- Work order
Each entry that follows is to be retyped exactly. Pictures do not belong in the copy.
Input START
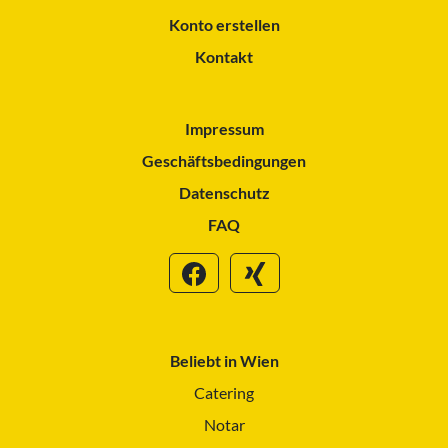
Konto erstellen
Kontakt
Impressum
Geschäftsbedingungen
Datenschutz
FAQ
Beliebt in Wien
Catering
Notar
Input END
- Output for this exercise
Konto erstellen
Kontakt
Impressum
Geschäftsbedingungen
Datenschutz
FAQ
Beliebt in Wien
Catering
Notar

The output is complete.